» **What to do**: Nothing after the line with "Sensitive Data Clean Up and Monitoring" belongs in the copy; extract the lines below from the top through that line, pictures left out.

▶

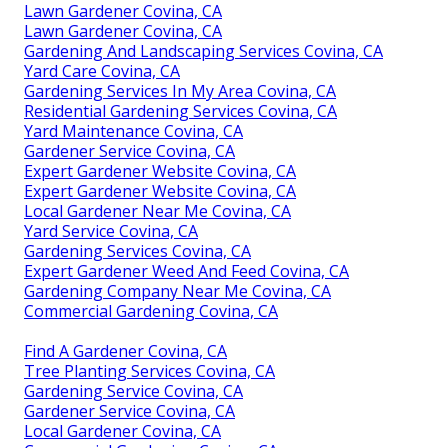
Lawn Gardener Covina, CA
Lawn Gardener Covina, CA
Gardening And Landscaping Services Covina, CA
Yard Care Covina, CA
Gardening Services In My Area Covina, CA
Residential Gardening Services Covina, CA
Yard Maintenance Covina, CA
Gardener Service Covina, CA
Expert Gardener Website Covina, CA
Expert Gardener Website Covina, CA
Local Gardener Near Me Covina, CA
Yard Service Covina, CA
Gardening Services Covina, CA
Expert Gardener Weed And Feed Covina, CA
Gardening Company Near Me Covina, CA
Commercial Gardening Covina, CA
Find A Gardener Covina, CA
Tree Planting Services Covina, CA
Gardening Service Covina, CA
Gardener Service Covina, CA
Local Gardener Covina, CA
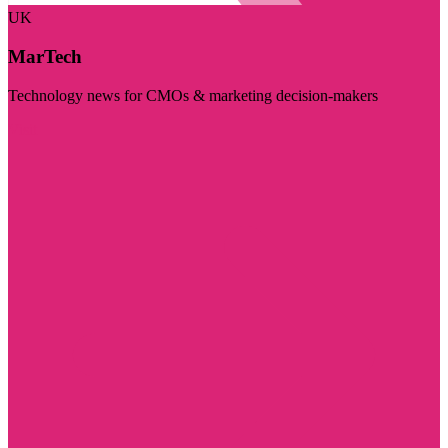
UK
MarTech
Technology news for CMOs & marketing decision-makers
Visit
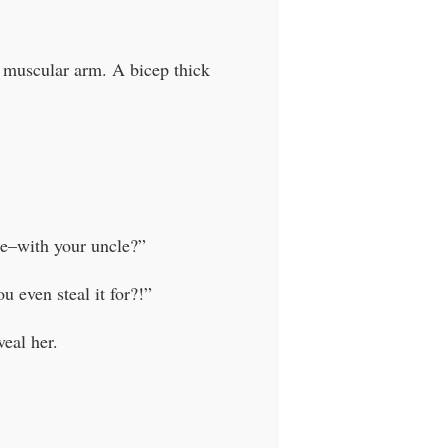
a muscular arm. A bicep thick
e–with your uncle?”
 even steal it for?!”
eal her.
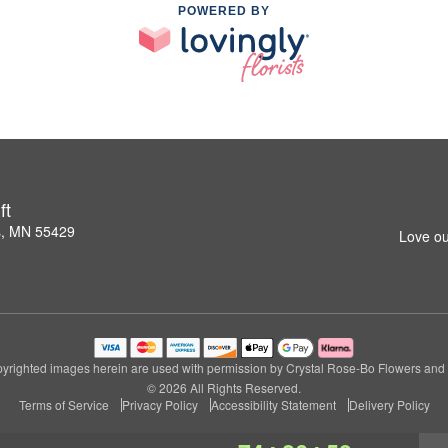
POWERED BY
ft
s, MN 55429
Love ou
yrighted images herein are used with permission by Crystal Rose-Bo Flowers and G
© 2026 All Rights Reserved.
Terms of Service
Privacy Policy
Accessibility Statement
Delivery Policy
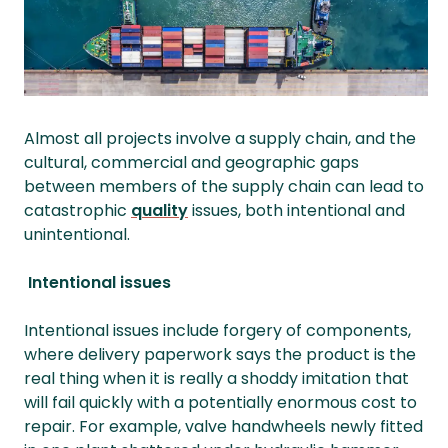
Almost all projects involve a supply chain, and the
cultural, commercial and geographic gaps
between members of the supply chain can lead to
catastrophic
quality
issues, both intentional and
unintentional.
Intentional issues
Intentional issues include forgery of components,
where delivery paperwork says the product is the
real thing when it is really a shoddy imitation that
will fail quickly with a potentially enormous cost to
repair. For example, valve handwheels newly fitted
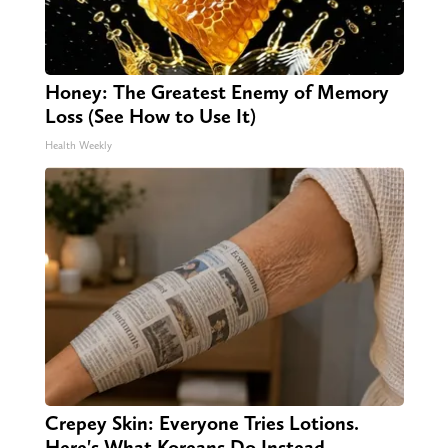
Honey: The Greatest Enemy of Memory
Loss (See How to Use It)
Health Weekly
Crepey Skin: Everyone Tries Lotions.
Here's What Koreans Do Instead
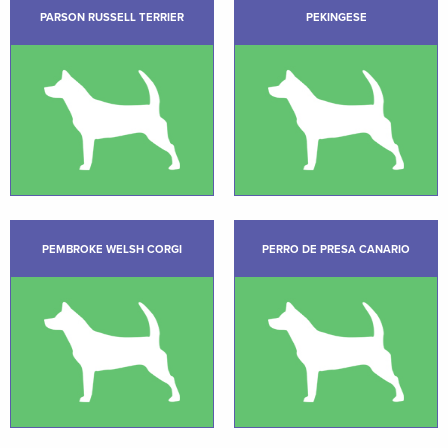
PARSON RUSSELL TERRIER
PEKINGESE
PEMBROKE WELSH CORGI
PERRO DE PRESA CANARIO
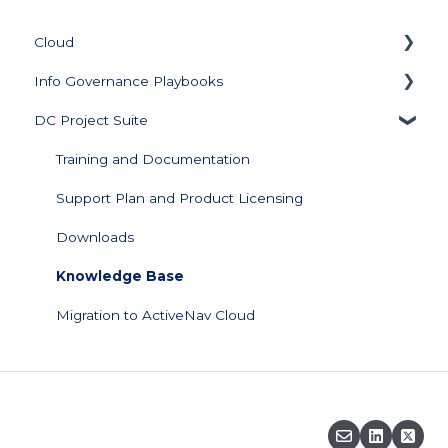
Cloud
Info Governance Playbooks
Getting Started
DC Project Suite
Collector Management
Sensitive Data Clean Up and Monitoring
Managing Repository Credentials
Data Profiling
Training and Documentation
Data Source Management
Support Plan and Product Licensing
Configuration
Downloads
Data Visualization and Scores
Knowledge Base
Score Builder
Migration to ActiveNav Cloud
Scoped Review
Security
FAQs & Support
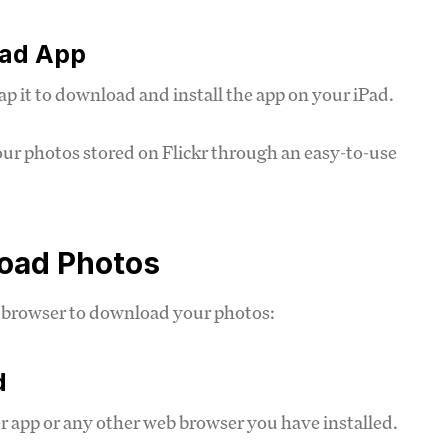
oad App
ap it to download and install the app on your iPad.
your photos stored on Flickr through an easy-to-use
load Photos
eb browser to download your photos:
d
 app or any other web browser you have installed.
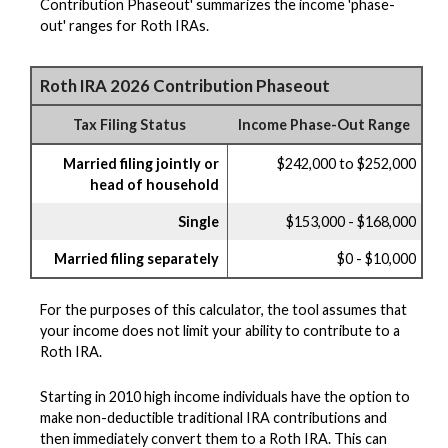
Contribution Phaseout' summarizes the income 'phase-
out' ranges for Roth IRAs.
Roth IRA 2026 Contribution Phaseout
Tax Filing Status
Income Phase-Out Range
Married filing jointly or
$242,000 to $252,000
head of household
Single
$153,000 - $168,000
Married filing separately
$0 - $10,000
For the purposes of this calculator, the tool assumes that
your income does not limit your ability to contribute to a
Roth IRA.
Starting in 2010 high income individuals have the option to
make non-deductible traditional IRA contributions and
then immediately convert them to a Roth IRA. This can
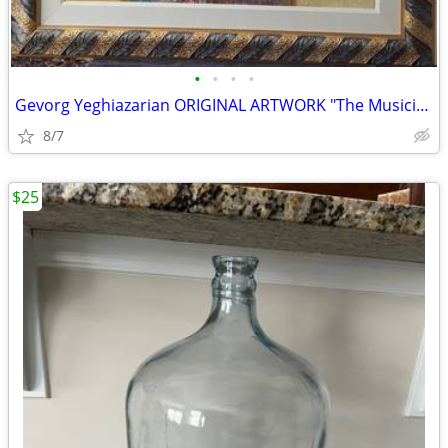
•
•
•
•
Gevorg Yeghiazarian ORIGINAL ARTWORK "The Musician"
8/7
$25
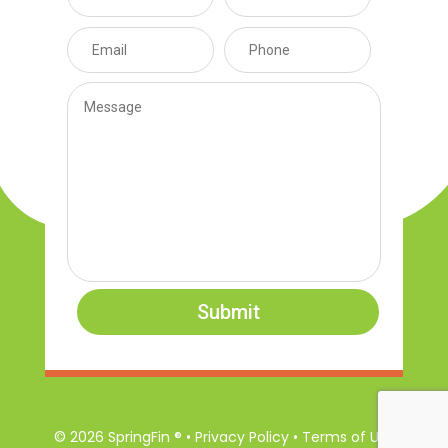
Submit
© 2026 SpringFin ® • Privacy Policy • Terms of Use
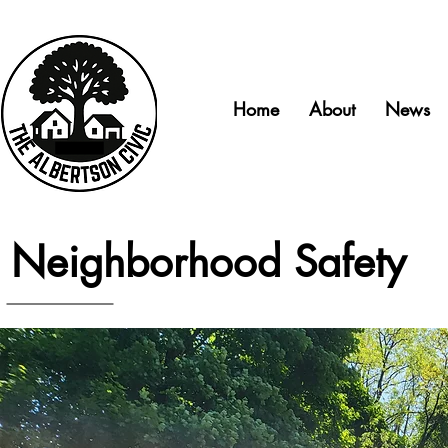
Home
About
News
Neighborhood Safety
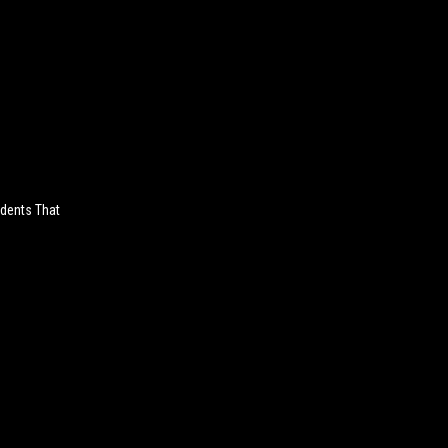
udents That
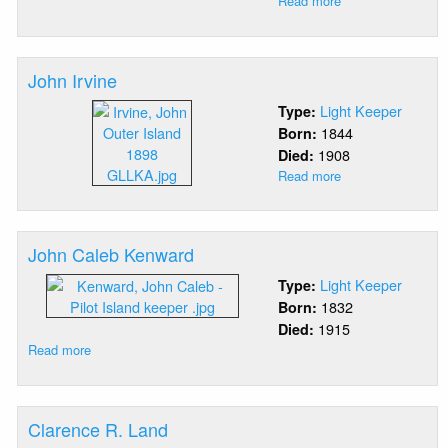
Read more
about
Frederick
Thomas
Hatch
John Irvine
Light Keeper
Type:
1844
Born:
1908
Died:
Read more
about
John
Irvine
John Caleb Kenward
Light Keeper
Type:
1832
Born:
1915
Died:
Read more
about
John
Caleb
Kenward
Clarence R. Land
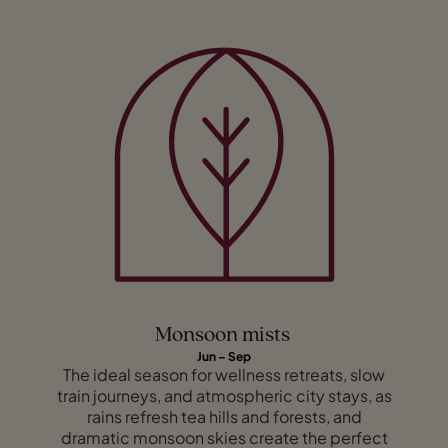
Monsoon mists
Jun – Sep
The ideal season for wellness retreats, slow
train journeys, and atmospheric city stays, as
rains refresh tea hills and forests, and
dramatic monsoon skies create the perfect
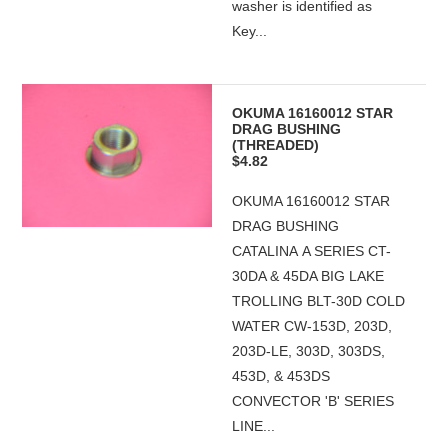
washer is identified as
Key...
OKUMA 16160012 STAR
DRAG BUSHING
(THREADED)
$4.82
OKUMA 16160012 STAR
DRAG BUSHING
CATALINA A SERIES CT-
30DA & 45DA BIG LAKE
TROLLING BLT-30D COLD
WATER CW-153D, 203D,
203D-LE, 303D, 303DS,
453D, & 453DS
CONVECTOR 'B' SERIES
LINE...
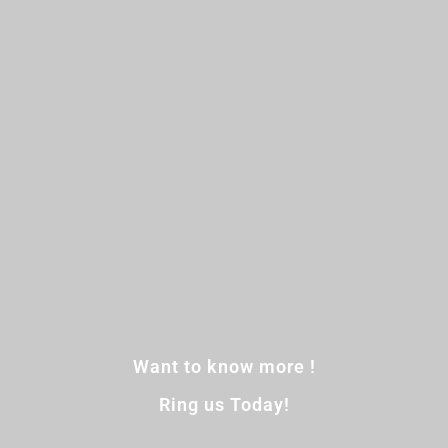
Want to know more !
Ring us Today!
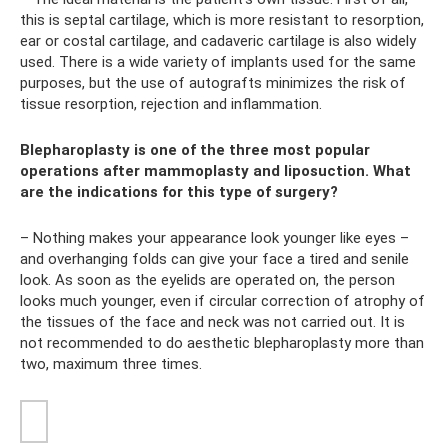
this is septal cartilage, which is more resistant to resorption,
ear or costal cartilage, and cadaveric cartilage is also widely
used. There is a wide variety of implants used for the same
purposes, but the use of autografts minimizes the risk of
tissue resorption, rejection and inflammation.
Blepharoplasty is one of the three most popular
operations after mammoplasty and liposuction. What
are the indications for this type of surgery?
– Nothing makes your appearance look younger like eyes –
and overhanging folds can give your face a tired and senile
look. As soon as the eyelids are operated on, the person
looks much younger, even if circular correction of atrophy of
the tissues of the face and neck was not carried out. It is
not recommended to do aesthetic blepharoplasty more than
two, maximum three times.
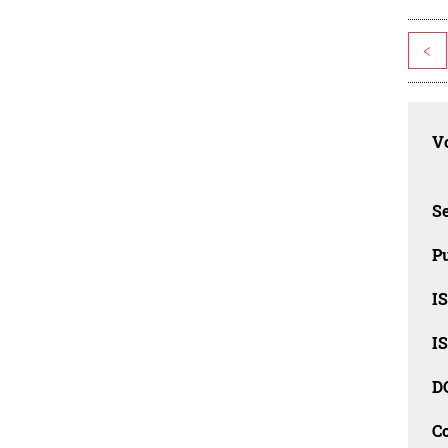
<
Vo
Se
Pu
I
I
D
C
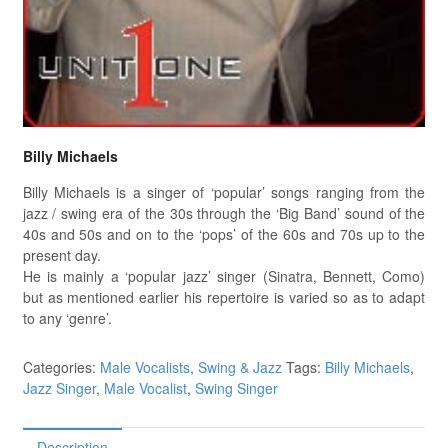
Billy Michaels
Billy Michaels is a singer of ‘popular’ songs ranging from the
jazz / swing era of the 30s through the ‘Big Band’ sound of the
40s and 50s and on to the ‘pops’ of the 60s and 70s up to the
present day.
He is mainly a ‘popular jazz’ singer (Sinatra, Bennett, Como)
but as mentioned earlier his repertoire is varied so as to adapt
to any ‘genre’.
Categories:
Male Vocalists
,
Swing & Jazz
Tags:
Billy Michaels
,
Jazz Singer
,
Male Vocalist
,
Swing Singer
Description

◀

» **Answer**:
Lawn Gardener Covina, CA
Lawn Gardener Covina, CA
Gardening And Landscaping Services Covina, CA
Yard Care Covina, CA
Gardening Services In My Area Covina, CA
Residential Gardening Services Covina, CA
Yard Maintenance Covina, CA
Gardener Service Covina, CA
Expert Gardener Website Covina, CA
Expert Gardener Website Covina, CA
Local Gardener Near Me Covina, CA
Yard Service Covina, CA
Gardening Services Covina, CA
Expert Gardener Weed And Feed Covina, CA
Gardening Company Near Me Covina, CA
Commercial Gardening Covina, CA
Find A Gardener Covina, CA
Tree Planting Services Covina, CA
Gardening Service Covina, CA
Gardener Service Covina, CA
Local Gardener Covina, CA
UK
MarTech
Technology news for CMOs & marketing decision-makers
Visit
a muscular arm. A bicep thick
e–with your uncle?”
 even steal it for?!”
eal her.
POWERED BY
ft
s, MN 55429
Love ou
yrighted images herein are used with permission by Crystal Rose-Bo Flowers and G
© 2026 All Rights Reserved.
Terms of Service
Privacy Policy
Accessibility Statement
Delivery Policy
Almost all projects involve a supply chain, and the
cultural, commercial and geographic gaps
between members of the supply chain can lead to
catastrophic
quality
issues, both intentional and
unintentional.
Intentional issues
Intentional issues include forgery of components,
where delivery paperwork says the product is the
real thing when it is really a shoddy imitation that
will fail quickly with a potentially enormous cost to
repair. For example, valve handwheels newly fitted
Honey: The Greatest Enemy of Memory
Loss (See How to Use It)
Health Weekly
Crepey Skin: Everyone Tries Lotions.
Here's What Koreans Do Instead
PARSON RUSSELL TERRIER
PEKINGESE
PEMBROKE WELSH CORGI
PERRO DE PRESA CANARIO
Cloud
Info Governance Playbooks
Getting Started
DC Project Suite
Collector Management
Sensitive Data Clean Up and Monitoring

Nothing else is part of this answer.